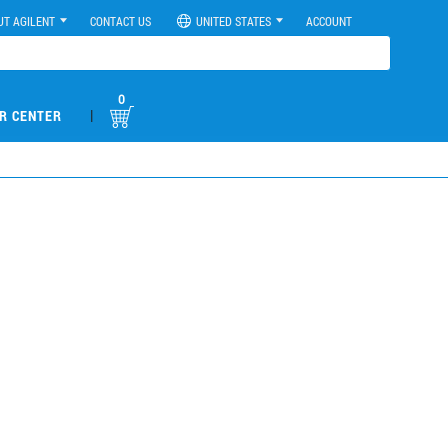
UT AGILENT
CONTACT US
UNITED STATES
ACCOUNT
0
|
R CENTER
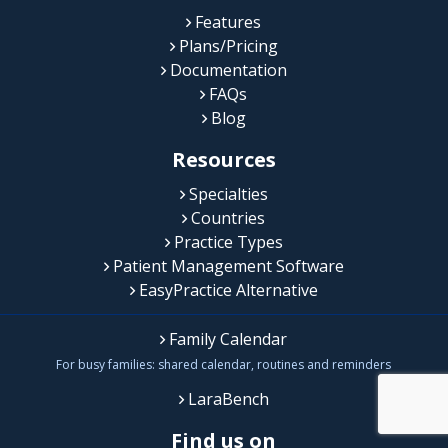
Features
Plans/Pricing
Documentation
FAQs
Blog
Resources
Specialties
Countries
Practice Types
Patient Management Software
EasyPractice Alternative
Family Calendar
For busy families: shared calendar, routines and reminders
LaraBench
Find us on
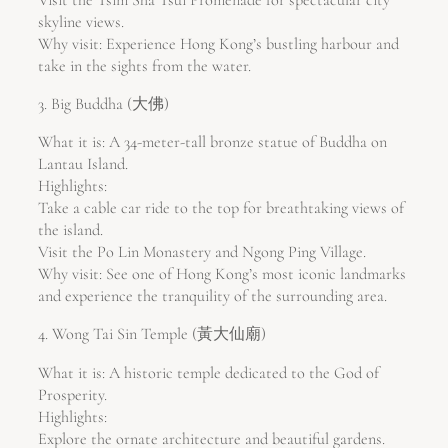
skyline views.
Why visit: Experience Hong Kong’s bustling harbour and
take in the sights from the water.
3. Big Buddha (大佛)
What it is: A 34-meter-tall bronze statue of Buddha on
Lantau Island.
Highlights:
Take a cable car ride to the top for breathtaking views of
the island.
Visit the Po Lin Monastery and Ngong Ping Village.
Why visit: See one of Hong Kong’s most iconic landmarks
and experience the tranquility of the surrounding area.
4. Wong Tai Sin Temple (黃大仙廟)
What it is: A historic temple dedicated to the God of
Prosperity.
Highlights:
Explore the ornate architecture and beautiful gardens.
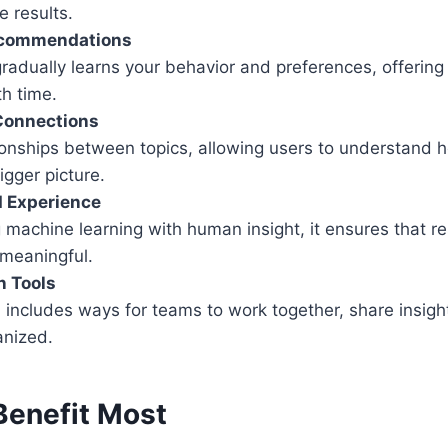
 results.
ecommendations
adually learns your behavior and preferences, offering
th time.
Connections
tionships between topics, allowing users to understand
igger picture.
d Experience
machine learning with human insight, it ensures that re
 meaningful.
n Tools
includes ways for teams to work together, share insigh
anized.
enefit Most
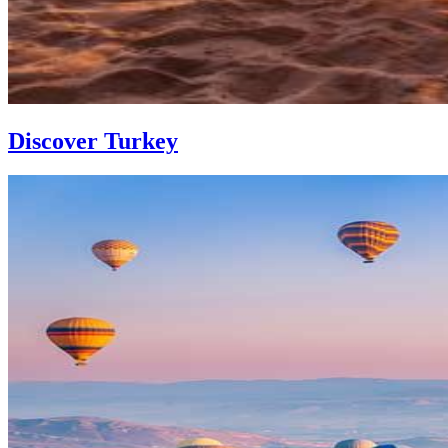
Discover Turkey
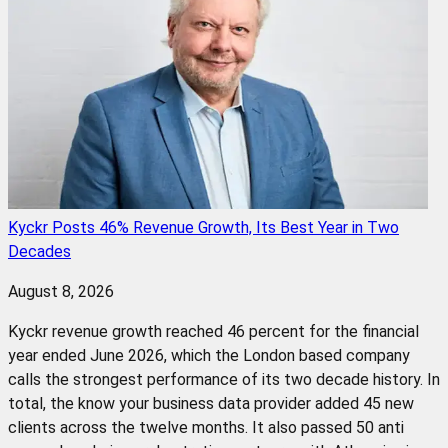
Kyckr Posts 46% Revenue Growth, Its Best Year in Two
Decades
August 8, 2026
Kyckr revenue growth reached 46 percent for the financial
year ended June 2026, which the London based company
calls the strongest performance of its two decade history. In
total, the know your business data provider added 45 new
clients across the twelve months. It also passed 50 anti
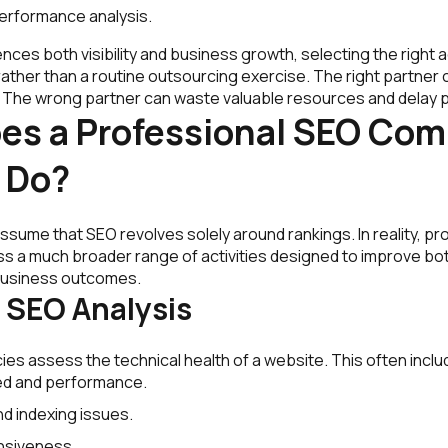
erformance analysis.
nces both visibility and business growth, selecting the righ
rather than a routine outsourcing exercise. The right partner c
s. The wrong partner can waste valuable resources and delay 
es a Professional SEO Co
 Do?
sume that SEO revolves solely around rankings. In reality, pr
 a much broader range of activities designed to improve bo
usiness outcomes.
 SEO Analysis
es assess the technical health of a website. This often inclu
d and performance.
nd indexing issues.
nsiveness.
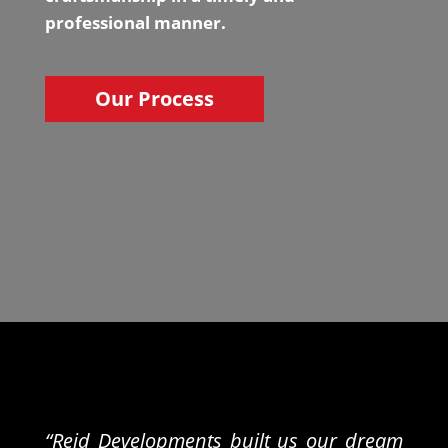
professional manner.
Our Process
“Reid Developments built us our dream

= = =

Task requirements:
Using the data above, tally each line that contains "performance". Write only the total.

Solved problem:
2